Similarly, in the December 8, 2008 issue of Newsweek Magazine, Jacob Weisberg talks about the value of leaders earning loyalty rather than demanding it.
He points out that a number of people are worried about President Elect Obama’s choice of Hillary Clinton as Secretary of State for fear that she will not be loyal to him. Weisberg responds to that fear saying:
“[I] doubt President Obama will have much trouble with disloyalty in his administration, from Clinton or anyone else, for the same reason it wasn’t a problem in his campaign: he doesn’t spend a lot of time worrying about it.”
Weisberg goes on to state that experience and expertise are more important than loyalty in selecting Cabinet members. Surrounding oneself with diehard loyalists breeds insularity, he says, and can lead to the failure to obtain important information and advice. Weisberg concludes by writing:
“Team Obama understands that political devotion can no longer be cultivated principally through threats and rewards. Instead, it depends on aides feeling that they’re advancing a shared set of goals. To put it a different way, a modern president can’t command loyalty. He has to earn it.”

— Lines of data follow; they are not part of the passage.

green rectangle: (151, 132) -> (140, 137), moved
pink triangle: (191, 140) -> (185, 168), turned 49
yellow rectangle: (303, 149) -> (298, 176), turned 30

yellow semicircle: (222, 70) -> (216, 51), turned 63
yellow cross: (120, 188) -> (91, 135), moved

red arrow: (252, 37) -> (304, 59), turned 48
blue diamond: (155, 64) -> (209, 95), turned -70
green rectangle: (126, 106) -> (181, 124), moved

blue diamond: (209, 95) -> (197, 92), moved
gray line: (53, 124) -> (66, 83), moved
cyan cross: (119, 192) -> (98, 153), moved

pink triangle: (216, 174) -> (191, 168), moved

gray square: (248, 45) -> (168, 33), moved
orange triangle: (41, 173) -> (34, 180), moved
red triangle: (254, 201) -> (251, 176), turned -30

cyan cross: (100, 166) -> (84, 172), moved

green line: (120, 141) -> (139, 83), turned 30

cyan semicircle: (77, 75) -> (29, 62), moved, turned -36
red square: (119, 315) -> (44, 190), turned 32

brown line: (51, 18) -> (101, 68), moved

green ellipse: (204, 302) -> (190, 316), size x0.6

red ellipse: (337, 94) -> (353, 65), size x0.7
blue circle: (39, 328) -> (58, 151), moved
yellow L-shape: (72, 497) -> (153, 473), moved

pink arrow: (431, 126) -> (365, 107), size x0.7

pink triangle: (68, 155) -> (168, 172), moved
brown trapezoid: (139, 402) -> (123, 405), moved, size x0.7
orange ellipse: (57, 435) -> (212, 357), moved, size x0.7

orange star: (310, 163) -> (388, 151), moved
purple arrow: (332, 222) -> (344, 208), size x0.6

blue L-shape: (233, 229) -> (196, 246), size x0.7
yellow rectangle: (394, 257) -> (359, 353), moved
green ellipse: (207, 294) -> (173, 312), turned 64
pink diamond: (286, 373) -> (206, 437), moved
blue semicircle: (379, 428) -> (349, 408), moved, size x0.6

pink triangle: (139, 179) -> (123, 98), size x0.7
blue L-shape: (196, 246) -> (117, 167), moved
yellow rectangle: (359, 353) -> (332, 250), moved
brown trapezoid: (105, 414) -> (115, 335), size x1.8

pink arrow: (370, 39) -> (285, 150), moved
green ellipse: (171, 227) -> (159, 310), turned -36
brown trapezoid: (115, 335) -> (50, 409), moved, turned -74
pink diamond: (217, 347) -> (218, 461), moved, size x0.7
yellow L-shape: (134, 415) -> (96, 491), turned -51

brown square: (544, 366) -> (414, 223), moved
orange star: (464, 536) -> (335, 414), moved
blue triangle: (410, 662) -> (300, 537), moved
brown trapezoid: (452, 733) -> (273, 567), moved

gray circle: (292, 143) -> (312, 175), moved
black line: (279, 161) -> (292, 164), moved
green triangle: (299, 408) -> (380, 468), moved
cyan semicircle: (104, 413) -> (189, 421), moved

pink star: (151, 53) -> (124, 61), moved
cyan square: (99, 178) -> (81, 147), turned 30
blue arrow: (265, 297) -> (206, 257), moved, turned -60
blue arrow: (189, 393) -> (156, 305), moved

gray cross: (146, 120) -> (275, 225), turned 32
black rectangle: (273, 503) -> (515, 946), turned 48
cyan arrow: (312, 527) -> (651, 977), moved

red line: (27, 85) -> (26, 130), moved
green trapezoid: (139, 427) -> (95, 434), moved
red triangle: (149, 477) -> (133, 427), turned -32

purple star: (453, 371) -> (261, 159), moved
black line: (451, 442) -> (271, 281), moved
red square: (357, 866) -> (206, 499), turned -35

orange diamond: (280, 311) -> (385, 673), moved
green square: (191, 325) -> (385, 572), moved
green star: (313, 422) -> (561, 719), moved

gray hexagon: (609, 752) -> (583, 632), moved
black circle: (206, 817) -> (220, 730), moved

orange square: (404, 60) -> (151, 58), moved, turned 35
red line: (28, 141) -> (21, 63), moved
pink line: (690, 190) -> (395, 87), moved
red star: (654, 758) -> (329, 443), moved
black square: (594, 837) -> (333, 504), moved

Based on Obama’s Cabinet choices so far, it appears that Obama understands the importance of both hearing independent, dissenting voices and of needing to earn, rather than demand, loyalty.
I can just hear the late John Houseman saying, “We get respect the old-fashioned way. We EARN it.”
It’s very true that respect must be earned and not demanded. However there’s a certain basic respect or civility that we are called on to give to everyone unless their behavior doesn’t warrant it. Beyond that, if a person is deserving of unusual or special respect, it must be earned.
Good point Celeste.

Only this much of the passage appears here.